Energy Changes in Reactions

Chem 103 Textbook Team

Energy Changes in Reactions

Reactions and Energy

Every physical and chemical change involves energy changes as well. For example, when water is boiled and evaporated, heat must be added to the liquid water to form gaseous water. In this example, the process is endothermic, meaning that it requires energy.

H₂O(ℓ) + energy ⟶ H₂O(g)

Conversely, when liquid water freezes to form ice, heat is lost during this process. In this example, the process is exothermic, meaning that it releases energy.

H₂O(ℓ) ⟶ H₂O(s) + energy

Like other quantities in balanced chemical equations, energy scales with the amount of reactants used and products formed. We can examine the combustion and electrolysis of water (two chemical changes) to see this scaling.

Demonstration: Energy can be released in the form of sound, light, and heat

Set up. Combustion of hydrogen gas in the presence of oxygen is an exothermic process. This demonstration shows the combustion of a balloon filled with hydrogen gas and oxygen gas.

Explanation. The combustion of the hydrogen and oxygen gases causes an explosion that releases energy. This energy can be observed in the forms of sound, light, and heat. When more hydrogen gas is used in the second explosion, the explosion releases even more energy.

Intuitively, one would predict that if we ignited a larger balloon filled with more hydrogen and oxygen that the explosion would be larger. In chemistry terms, more energy would be released. Conversely, if we ignited a balloon with less hydrogen and oxygen then the explosion would be smaller. Again, in chemistry terms, less energy would be released. In other words, the energy scales with reaction stoichiometry.

2 H₂(g) + O₂(g) ⟶ 2 H₂O(ℓ) + energy

One can carefully quantify this energy released. When two moles of hydrogen gas combust in the presence of one mole of oxygen gas, then two moles of liquid water are formed and 483.6 kJ of energy are released.

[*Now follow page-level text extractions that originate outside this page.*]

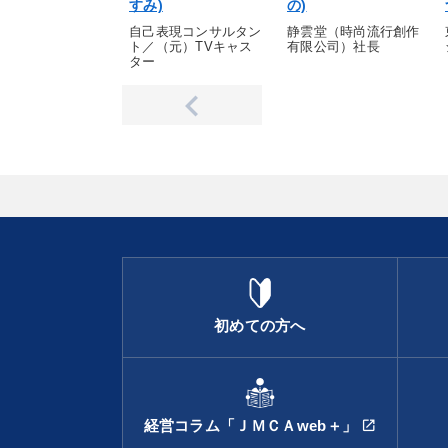
すみ)
の)
自己表現コンサルタン
静雲堂（時尚流行創作
ト／（元）TVキャス
有限公司）社長
ター
初めての方へ
経営コラム「ＪＭＣＡweb＋」
open_in_new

2 H₂(g) + O₂(g) ⟶ 2 H₂O(ℓ) + 483.6 kJ

If we double the amount of reactants, then we double the products, including the amount of energy released:

4 H₂(g) + 2 O₂(g) ⟶ 4 H₂O(ℓ) + 967.2 kJ

Enthalpy

Chemists ordinarily use a property known as enthalpy (H) to describe the thermodynamics of chemical and physical processes. Enthalpy is a state function (the value of a state function depends only on the state that a system is in, and not on how that state is reached). Enthalpy values for specific substances cannot be measured directly; only enthalpy changes for chemical or physical processes can be determined. For processes that take place at constant pressure (a common condition for many chemical and physical changes), the enthalpy change (ΔH) is the heat of reaction at constant pressure (q_p). If a chemical or physical process is carried out at constant pressure with the only work done caused by expansion or contraction, then the heat flow (q_p) and enthalpy change (ΔH) for the process are equal.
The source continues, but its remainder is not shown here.